08.01.2021 - Global equities rose this week as political turmoil in Washington was overshadowed by hopes for additional economic stimulus after Democrats gained effective control of the United States Senate. US averages closed at record highs on Thursday. The yield on the US 10-year note has risen 0.15% since Christmas Eve, to 1.09%, as markets have begun to price in rising inflation expectations, greater-than-anticipated fiscal stimulus and higher Treasury issuance. The price of a barrel of West Texas Intermediate crude oil rose nearly $4 to $51.65 after a large Saudi production cut. Volatility, as measured by the Cboe Volatility Index (VIX), fell 0.9 to 21.85.
US nonfarm payrolls dropped in December Rising coronavirus case counts, the reimposition of restrictions aimed at curbing the spread of the disease and colder weather curtailing outdoor dining combined to snap a seven-month string of US job gains in December as nonfarm payrolls declined 140,000. Economists had predicted a gain of 50,000 positions. Nearly a half-million workers in the leisure and hospitality sector were displaced last month. One bright spot was a significant upward revision of November and October's figures. Analysts see the December setback as temporary, with increasing vaccine availability, pent-up demand and economic stimulus boosting economic growth later this year
Trump admits defeat, assures peaceful transition after Capitol stormed On Thursday, a day after a crowd of his supporters stormed the US Capitol, gaining entrance to the building and violently disrupting the certification of the Electoral College vote officially making former Vice President Joe Biden president, President Donald Trump conceded the election and promised a peaceful transition of power. A number of cabinet officers and high-ranking Trump administration officials have resigned since the tumult, some blaming the president for inciting attendees of a rally at the White House shortly before the riot that left five dead.

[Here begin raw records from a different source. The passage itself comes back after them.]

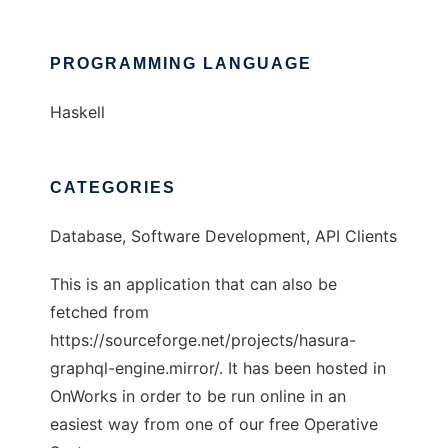
PROGRAMMING LANGUAGE
Haskell
CATEGORIES
Database, Software Development, API Clients
This is an application that can also be
fetched from
https://sourceforge.net/projects/hasura-
graphql-engine.mirror/. It has been hosted in
OnWorks in order to be run online in an
easiest way from one of our free Operative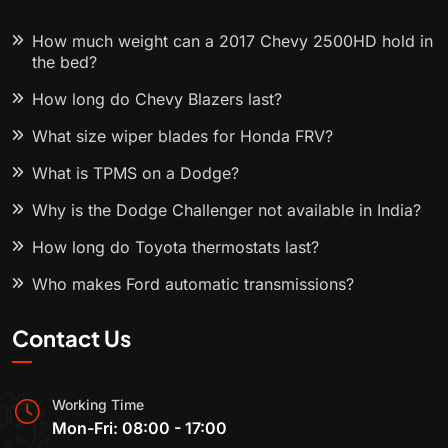
How much weight can a 2017 Chevy 2500HD hold in
the bed?
How long do Chevy Blazers last?
What size wiper blades for Honda FRV?
What is TPMS on a Dodge?
Why is the Dodge Challenger not available in India?
How long do Toyota thermostats last?
Who makes Ford automatic transmissions?
Contact Us
Working Time
Mon-Fri: 08:00 - 17:00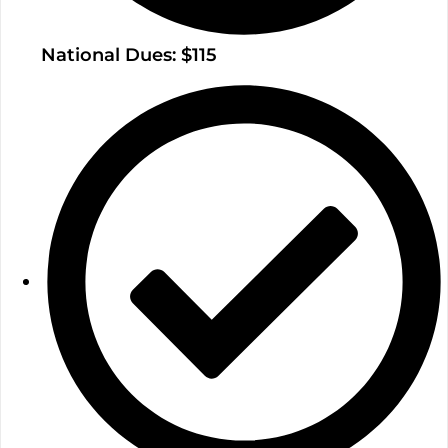
National Dues: $115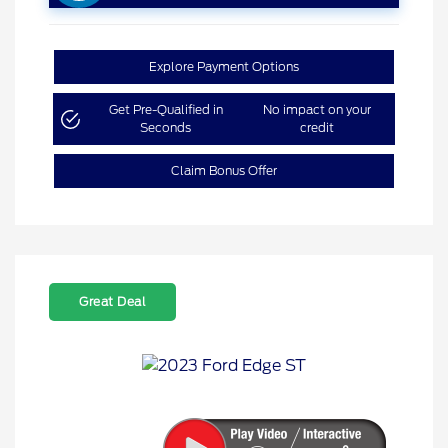
Explore Payment Options
Get Pre-Qualified in
No impact on your
Seconds
credit
Claim Bonus Offer
Great Deal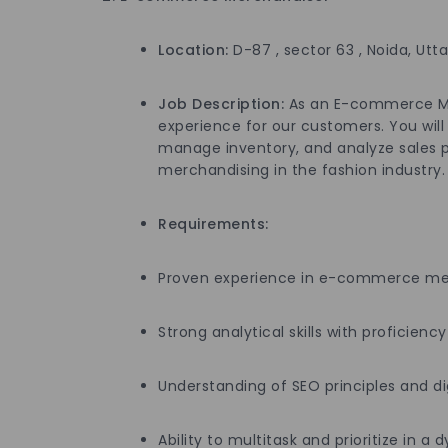
Location:
D-87 , sector 63 , Noida, Utt
Job Description:
As an E-commerce Merc
experience for our customers. You will
manage inventory, and analyze sales p
merchandising in the fashion industry.
Requirements:
Proven experience in e-commerce merc
Strong analytical skills with proficiency
Understanding of SEO principles and di
Ability to multitask and prioritize in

Georgia sweep gives Democrats US Senate control The anticipation of additional stimulus measures resulting from the shift of control in the US Senate following two runoff elections in Georgia helped fuel a further equity rally this week as markets largely looked past the turmoil emanating from Washington. $1,400 stimulus checks are expected early in the Biden administration while an infrastructure package is seen as a high priority for later this year. The fragile state of the economy may keep any near-term push for higher taxes on the back burner.
Chinese telecom firms to be delisted, removed from indices After a seesaw week that saw the New York Stock Exchange reverse course twice regarding the listing status of three Chinese telecom firms, the companies, China Mobile, China Telecom and China Unicom, will be delisted in the US and their stocks removed from MSCI indices on Friday. Other index providers are set to remove the shares in coming days. The move comes as the result of an executive order barring US investors from owning shares in companies that the Pentagon says support China's military and intelligence apparatuses.
British Prime Minister Boris Johnson called for a simplified regulatory regime now that that the United Kingdom has left the European Union.
China locked down Hebei province after a COVID-19 outbreak this week.
A state of emergency due to rising coronavirus case counts has been declared in Tokyo and neighboring regions.
The US suspended 25% tariffs on French goods that were due to go into effect this week in reaction to the French digital services tax that the US that says unfairly targets US tech giants. Negotiations aimed at the imposition of a global digital tax continue.
There are early indications that the mRNA vaccines already approved and being administered are effective against new coronavirus variants, Reuters reported.
Under a controversial national security law, dozens were arrested in Hong Kong this week, including four former lawmakers, sparking the condemnation of western nations.